■ **ASSIGNMENT**: Would you show every line from the records that holds "still"?

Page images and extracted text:
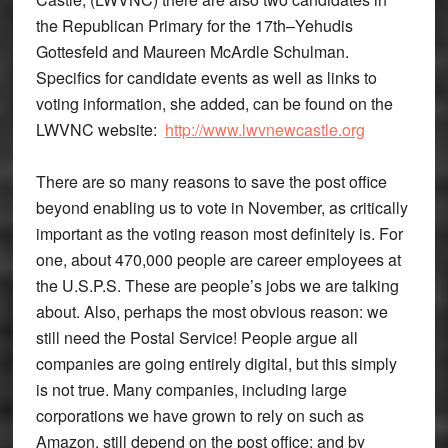
the Republican Primary for the 17th–Yehudis
Gottesfeld and Maureen McArdle Schulman.
Specifics for candidate events as well as links to
voting information, she added, can be found on the
LWVNC website:
http://www.lwvnewcastle.org
There are so many reasons to save the post office
beyond enabling us to vote in November, as critically
important as the voting reason most definitely is. For
one, about 470,000 people are career employees at
the U.S.P.S. These are people’s jobs we are talking
about. Also, perhaps the most obvious reason: we
still need the Postal Service! People argue all
companies are going entirely digital, but this simply
is not true. Many companies, including large
corporations we have grown to rely on such as
Amazon, still depend on the post office; and by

■ **TASK RESULT**:
still need the Postal Service! People argue all
Amazon, still depend on the post office; and by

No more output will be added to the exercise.